PROBLEM TO WORK ON: Which lines in the records below contain the word "lokal"? Report each of them.

RECORD SET:
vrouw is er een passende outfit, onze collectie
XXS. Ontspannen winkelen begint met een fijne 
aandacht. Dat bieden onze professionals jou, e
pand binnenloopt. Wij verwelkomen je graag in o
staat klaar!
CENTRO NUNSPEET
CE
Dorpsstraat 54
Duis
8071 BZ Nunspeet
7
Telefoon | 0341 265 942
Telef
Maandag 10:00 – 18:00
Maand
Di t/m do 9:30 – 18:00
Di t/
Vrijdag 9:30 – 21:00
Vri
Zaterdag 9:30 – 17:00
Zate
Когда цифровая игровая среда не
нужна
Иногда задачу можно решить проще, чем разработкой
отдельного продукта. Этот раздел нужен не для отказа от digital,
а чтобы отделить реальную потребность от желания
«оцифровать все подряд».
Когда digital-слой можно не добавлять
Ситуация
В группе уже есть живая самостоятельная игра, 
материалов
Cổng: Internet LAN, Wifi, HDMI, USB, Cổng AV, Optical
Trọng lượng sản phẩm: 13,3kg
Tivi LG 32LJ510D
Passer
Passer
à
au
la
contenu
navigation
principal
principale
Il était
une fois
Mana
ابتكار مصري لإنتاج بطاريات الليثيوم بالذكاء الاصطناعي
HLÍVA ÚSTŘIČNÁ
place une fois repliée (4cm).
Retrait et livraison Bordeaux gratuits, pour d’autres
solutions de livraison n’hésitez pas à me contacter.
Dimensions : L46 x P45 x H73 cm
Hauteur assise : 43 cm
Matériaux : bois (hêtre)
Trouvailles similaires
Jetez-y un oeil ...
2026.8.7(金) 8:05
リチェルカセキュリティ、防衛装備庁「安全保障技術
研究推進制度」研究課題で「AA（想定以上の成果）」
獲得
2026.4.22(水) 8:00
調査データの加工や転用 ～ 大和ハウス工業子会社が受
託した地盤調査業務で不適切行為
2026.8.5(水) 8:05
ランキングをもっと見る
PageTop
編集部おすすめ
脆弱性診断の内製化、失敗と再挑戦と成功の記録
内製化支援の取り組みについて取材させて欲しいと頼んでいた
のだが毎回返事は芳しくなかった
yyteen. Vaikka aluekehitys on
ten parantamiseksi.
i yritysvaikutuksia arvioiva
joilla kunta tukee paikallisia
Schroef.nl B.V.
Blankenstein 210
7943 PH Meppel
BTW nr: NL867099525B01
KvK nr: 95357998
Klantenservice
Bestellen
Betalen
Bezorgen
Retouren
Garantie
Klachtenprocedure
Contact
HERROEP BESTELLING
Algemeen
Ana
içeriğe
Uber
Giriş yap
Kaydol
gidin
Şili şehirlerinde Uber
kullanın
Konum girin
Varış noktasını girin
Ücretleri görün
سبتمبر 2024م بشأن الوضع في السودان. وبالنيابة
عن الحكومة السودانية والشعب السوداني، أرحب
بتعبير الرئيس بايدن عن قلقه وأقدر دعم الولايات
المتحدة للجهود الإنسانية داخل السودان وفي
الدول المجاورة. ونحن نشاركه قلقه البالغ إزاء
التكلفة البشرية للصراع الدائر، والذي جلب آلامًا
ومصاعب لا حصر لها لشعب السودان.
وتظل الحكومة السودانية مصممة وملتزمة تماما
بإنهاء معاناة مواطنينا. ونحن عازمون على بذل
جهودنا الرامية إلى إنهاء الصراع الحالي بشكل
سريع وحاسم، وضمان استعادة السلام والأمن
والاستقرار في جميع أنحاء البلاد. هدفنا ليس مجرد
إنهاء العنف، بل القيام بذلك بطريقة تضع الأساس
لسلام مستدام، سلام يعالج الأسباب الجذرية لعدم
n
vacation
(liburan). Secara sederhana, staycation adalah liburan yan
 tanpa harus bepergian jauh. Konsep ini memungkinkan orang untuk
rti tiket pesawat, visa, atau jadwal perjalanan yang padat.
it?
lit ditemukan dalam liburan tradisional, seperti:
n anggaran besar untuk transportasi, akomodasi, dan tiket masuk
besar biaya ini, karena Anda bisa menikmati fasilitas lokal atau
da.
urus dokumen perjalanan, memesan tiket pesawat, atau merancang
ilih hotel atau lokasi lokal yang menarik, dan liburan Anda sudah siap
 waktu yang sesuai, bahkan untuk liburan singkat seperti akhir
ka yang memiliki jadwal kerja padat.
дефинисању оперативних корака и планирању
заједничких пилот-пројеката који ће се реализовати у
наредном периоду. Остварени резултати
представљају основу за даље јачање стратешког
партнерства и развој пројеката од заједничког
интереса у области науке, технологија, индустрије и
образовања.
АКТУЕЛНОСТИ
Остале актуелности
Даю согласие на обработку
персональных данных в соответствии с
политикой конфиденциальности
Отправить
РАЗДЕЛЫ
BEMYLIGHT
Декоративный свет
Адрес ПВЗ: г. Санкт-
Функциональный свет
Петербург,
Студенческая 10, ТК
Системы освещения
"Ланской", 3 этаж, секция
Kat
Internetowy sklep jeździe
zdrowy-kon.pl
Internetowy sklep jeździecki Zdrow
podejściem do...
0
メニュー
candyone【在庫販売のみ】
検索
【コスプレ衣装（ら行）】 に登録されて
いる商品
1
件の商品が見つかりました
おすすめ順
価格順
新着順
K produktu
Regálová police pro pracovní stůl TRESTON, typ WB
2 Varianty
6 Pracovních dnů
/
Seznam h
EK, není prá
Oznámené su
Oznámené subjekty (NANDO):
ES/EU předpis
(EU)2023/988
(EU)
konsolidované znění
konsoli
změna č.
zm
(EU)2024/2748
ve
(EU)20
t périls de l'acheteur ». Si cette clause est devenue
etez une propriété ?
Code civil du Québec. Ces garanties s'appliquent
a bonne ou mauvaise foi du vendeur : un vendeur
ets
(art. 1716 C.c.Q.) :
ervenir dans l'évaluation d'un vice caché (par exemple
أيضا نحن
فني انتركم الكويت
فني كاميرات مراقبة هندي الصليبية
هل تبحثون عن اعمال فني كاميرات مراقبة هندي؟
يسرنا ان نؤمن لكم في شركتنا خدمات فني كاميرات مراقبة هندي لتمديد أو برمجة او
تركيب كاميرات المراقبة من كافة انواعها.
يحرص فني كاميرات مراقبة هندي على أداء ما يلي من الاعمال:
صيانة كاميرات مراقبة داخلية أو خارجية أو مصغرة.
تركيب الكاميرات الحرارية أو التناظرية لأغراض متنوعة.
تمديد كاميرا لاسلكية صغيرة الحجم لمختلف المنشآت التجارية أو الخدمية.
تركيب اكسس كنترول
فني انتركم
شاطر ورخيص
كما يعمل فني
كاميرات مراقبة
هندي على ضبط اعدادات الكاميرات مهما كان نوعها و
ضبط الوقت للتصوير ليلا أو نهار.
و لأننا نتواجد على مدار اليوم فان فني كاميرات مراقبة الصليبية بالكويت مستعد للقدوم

OUTPUT:
besar biaya ini, karena Anda bisa menikmati fasilitas lokal atau
ilih hotel atau lokasi lokal yang menarik, dan liburan Anda sudah siap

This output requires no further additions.